I recently read Sidelines by Lois McMaster Bujold, which is a collection of essays, speeches, and travel writing. I found that it's geared more towards writers, but really, anybody who is a huge fan of hers would probably find this a good read.
There are quite a few gems in Sidelines, one of which includes this quote: "A true statement like 'plot is what happens, and theme is what the book's about' failed to create a distinction for me. It wasn't until I became a writer that it came clear. Plot is what a book's about. Theme is what a book's really about."
This was certainly true for me. Back in high school English, we'd read something, and then the teacher would discuss the theme as if it were some hidden message put there by the author, and only the clever people were capable of figuring it out. I felt like there was a code, or maybe a key, that would allow me to figure out the theme (and thus pass the darn test). But theme is both more complicated, and easier, than that.
Many authors don't even know their story's theme, or themes, until after it's written. I might have an inkling of theme when I write, but often I don't have it figured out until afterwards, and then I go through and make sure the story supports it in character action, symbolism, dialogue, etc. Then I hand the story to another person who has a different life experience than me. They bring that with them as they read, and they might find a completely different meaning in the story, and that's okay. Phew.
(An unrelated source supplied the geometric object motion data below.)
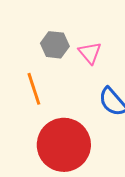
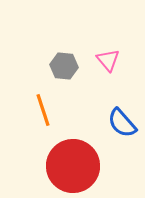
pink triangle: (90, 53) -> (108, 60), moved

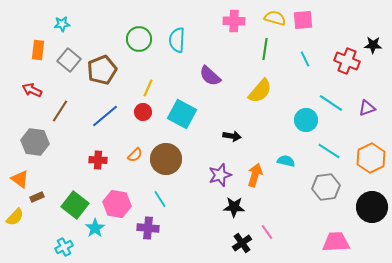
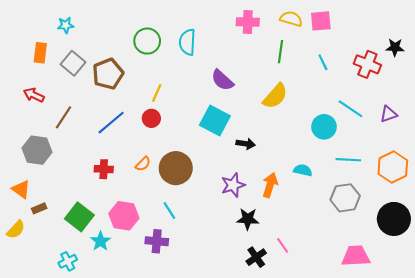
cyan square: (182, 114) -> (215, 120), moved
cyan line: (329, 151) -> (348, 160), turned -30

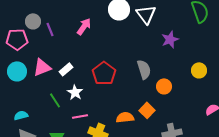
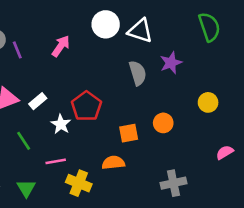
white triangle: (146, 14) -> (140, 31), turned -35
gray semicircle: (144, 69) -> (138, 73), moved
white star: (75, 92) -> (61, 124), moved
orange square: (147, 110) -> (129, 133), moved, turned 35

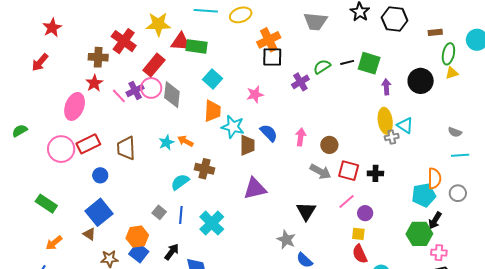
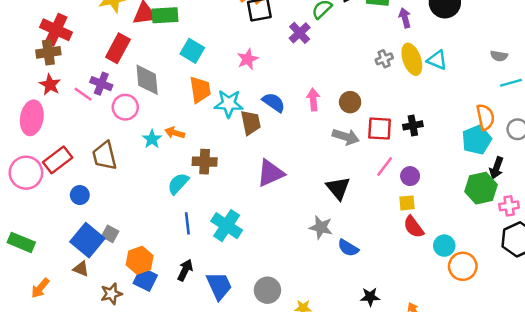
red cross: (124, 41) -> (56, 30), moved
pink circle: (151, 88) -> (125, 107), moved
purple cross: (135, 90) -> (101, 84), turned -30
gray cross: (392, 137) -> (384, 59), moved
gray square: (159, 212) -> (110, 234), moved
It took me a while to figure that out.
So what is a story really about? It could be about repressive Victorian ideas, or that love conquers all, or a political diatribe, or a comment on how science will make or break humanity, or the role of religion in a person's life, and so forth. There are many meanings that a story can hold. One of the exciting things about having other people read my work is what they bring to it. Sometimes a reader comments upon something in a whole new way, and I see my own story in an entirely new angle, and that's just pretty darn cool.